*THE TASK*
Which lines in the records below contain the word "Rhino"? Copy each one out.

** SUPPLIED INFORMATION follows **

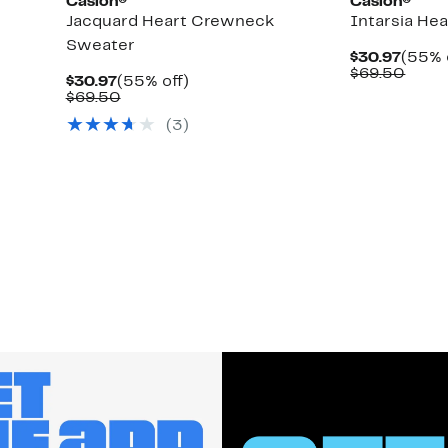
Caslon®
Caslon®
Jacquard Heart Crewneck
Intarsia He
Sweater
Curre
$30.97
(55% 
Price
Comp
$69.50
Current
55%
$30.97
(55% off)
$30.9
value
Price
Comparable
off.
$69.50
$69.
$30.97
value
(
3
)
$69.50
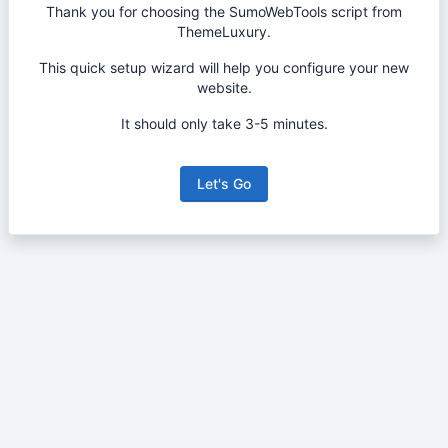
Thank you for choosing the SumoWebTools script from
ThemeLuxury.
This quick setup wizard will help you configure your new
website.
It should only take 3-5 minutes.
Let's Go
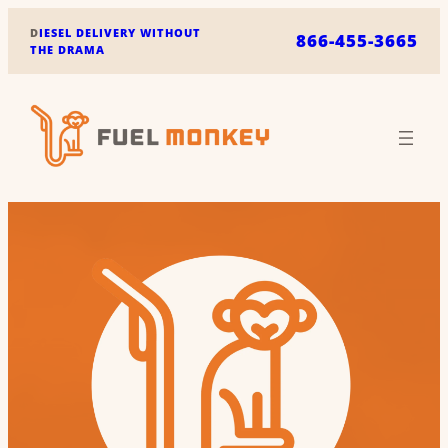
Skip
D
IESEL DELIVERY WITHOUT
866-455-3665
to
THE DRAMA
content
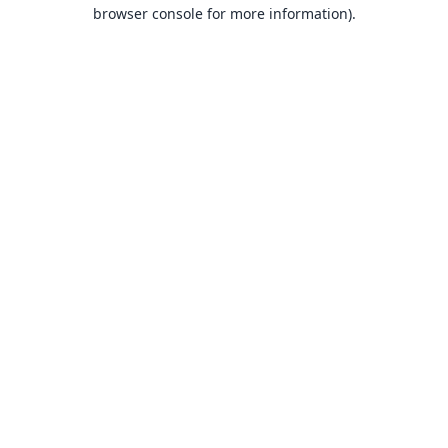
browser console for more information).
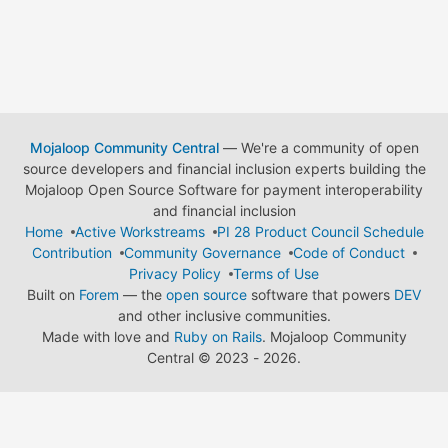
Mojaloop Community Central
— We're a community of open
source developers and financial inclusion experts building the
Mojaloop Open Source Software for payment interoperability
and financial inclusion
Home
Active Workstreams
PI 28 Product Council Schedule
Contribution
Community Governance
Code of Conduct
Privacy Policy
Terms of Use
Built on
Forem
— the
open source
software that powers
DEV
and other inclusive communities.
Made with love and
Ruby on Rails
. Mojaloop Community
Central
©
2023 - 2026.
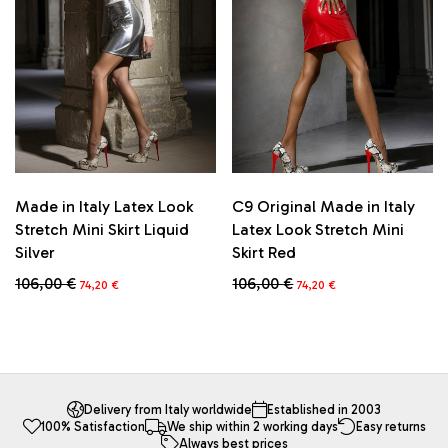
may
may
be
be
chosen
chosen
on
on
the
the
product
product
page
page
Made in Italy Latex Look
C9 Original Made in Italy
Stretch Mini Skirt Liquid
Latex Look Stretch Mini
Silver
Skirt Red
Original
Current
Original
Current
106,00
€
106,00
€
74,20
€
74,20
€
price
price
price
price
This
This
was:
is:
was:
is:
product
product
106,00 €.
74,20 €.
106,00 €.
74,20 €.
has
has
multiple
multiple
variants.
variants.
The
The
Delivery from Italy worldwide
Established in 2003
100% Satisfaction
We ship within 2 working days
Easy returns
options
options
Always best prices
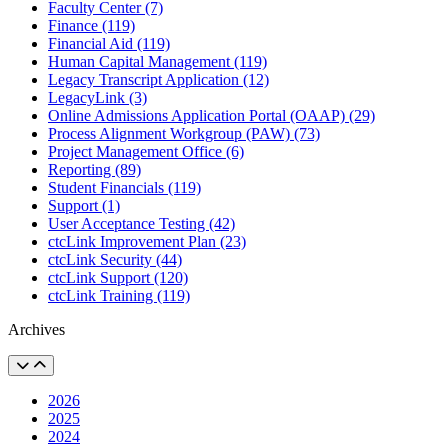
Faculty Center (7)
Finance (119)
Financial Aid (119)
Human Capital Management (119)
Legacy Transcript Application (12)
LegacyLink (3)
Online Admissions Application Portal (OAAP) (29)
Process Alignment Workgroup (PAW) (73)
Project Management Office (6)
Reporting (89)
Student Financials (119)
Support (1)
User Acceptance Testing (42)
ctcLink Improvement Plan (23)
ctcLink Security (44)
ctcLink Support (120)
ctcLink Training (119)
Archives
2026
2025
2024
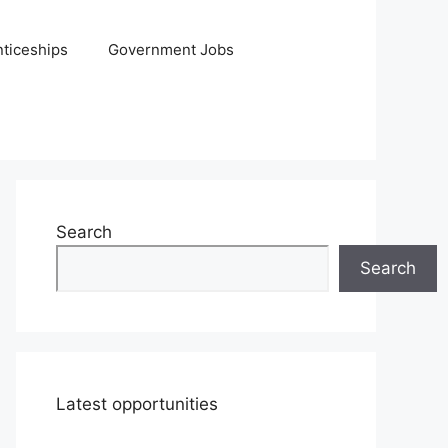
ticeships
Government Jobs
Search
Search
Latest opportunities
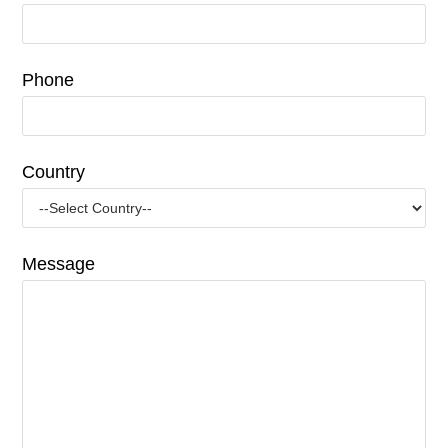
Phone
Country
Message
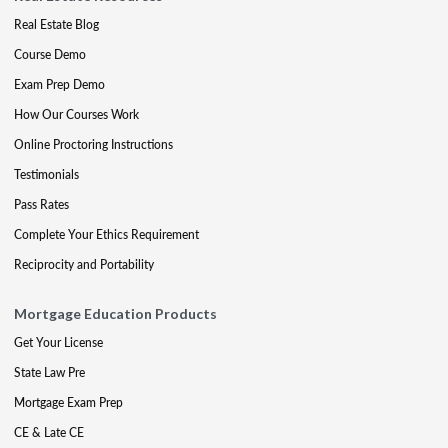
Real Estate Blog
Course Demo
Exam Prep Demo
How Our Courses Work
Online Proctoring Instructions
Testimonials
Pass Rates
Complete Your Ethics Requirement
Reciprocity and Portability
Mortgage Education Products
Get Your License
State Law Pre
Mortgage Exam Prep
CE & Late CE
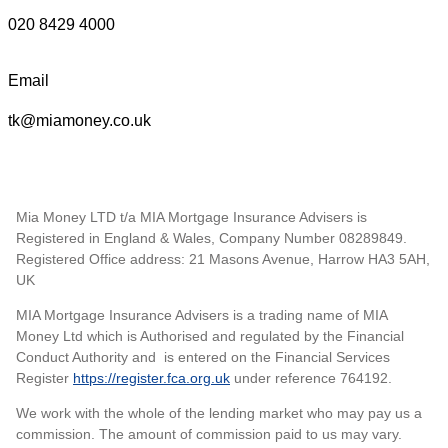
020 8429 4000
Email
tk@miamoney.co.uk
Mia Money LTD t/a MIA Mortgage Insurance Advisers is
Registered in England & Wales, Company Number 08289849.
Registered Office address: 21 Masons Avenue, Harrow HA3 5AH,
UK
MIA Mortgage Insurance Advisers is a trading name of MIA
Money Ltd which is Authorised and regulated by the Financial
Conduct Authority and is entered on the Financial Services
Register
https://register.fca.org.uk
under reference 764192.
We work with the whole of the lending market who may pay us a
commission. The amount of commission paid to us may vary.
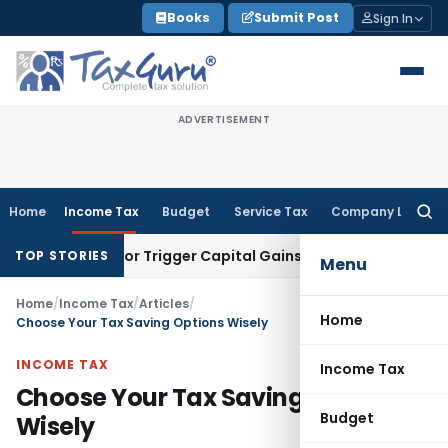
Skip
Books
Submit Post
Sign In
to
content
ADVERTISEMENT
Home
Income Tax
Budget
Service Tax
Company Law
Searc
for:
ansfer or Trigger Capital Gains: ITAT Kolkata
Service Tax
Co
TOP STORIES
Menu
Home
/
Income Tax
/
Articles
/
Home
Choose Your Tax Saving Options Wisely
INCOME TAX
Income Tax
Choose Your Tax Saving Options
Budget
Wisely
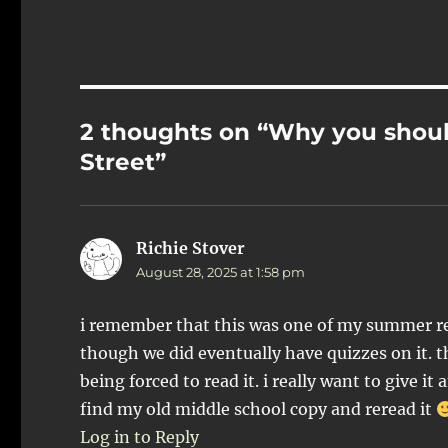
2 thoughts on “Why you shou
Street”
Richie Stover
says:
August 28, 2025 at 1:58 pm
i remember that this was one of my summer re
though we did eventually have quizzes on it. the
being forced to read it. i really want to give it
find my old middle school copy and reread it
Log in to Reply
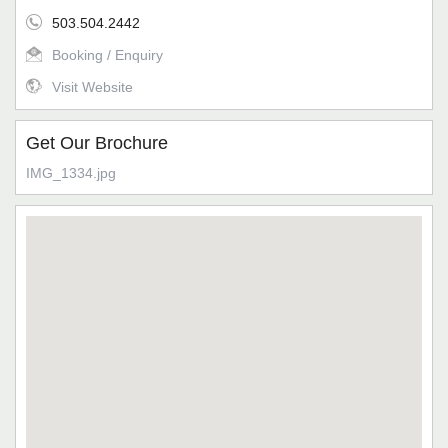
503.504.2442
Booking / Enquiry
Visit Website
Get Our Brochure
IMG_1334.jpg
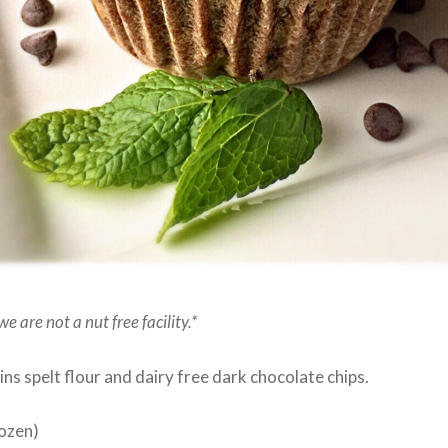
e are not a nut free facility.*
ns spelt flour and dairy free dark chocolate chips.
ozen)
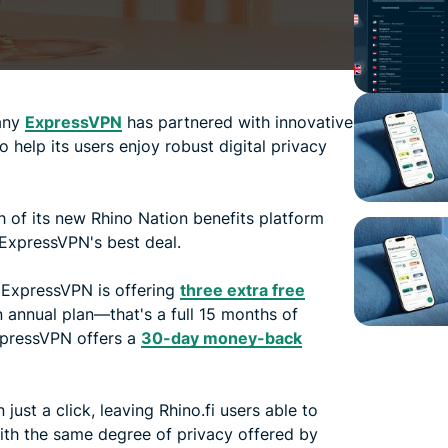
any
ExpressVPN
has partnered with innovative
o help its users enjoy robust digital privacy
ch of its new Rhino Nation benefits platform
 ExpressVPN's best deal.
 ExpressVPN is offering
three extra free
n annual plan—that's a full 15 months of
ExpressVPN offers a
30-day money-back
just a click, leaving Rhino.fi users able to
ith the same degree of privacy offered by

** End of SUPPLIED INFORMATION **

*ANSWER BELOW*
ch of its new Rhino Nation benefits platform
just a click, leaving Rhino.fi users able to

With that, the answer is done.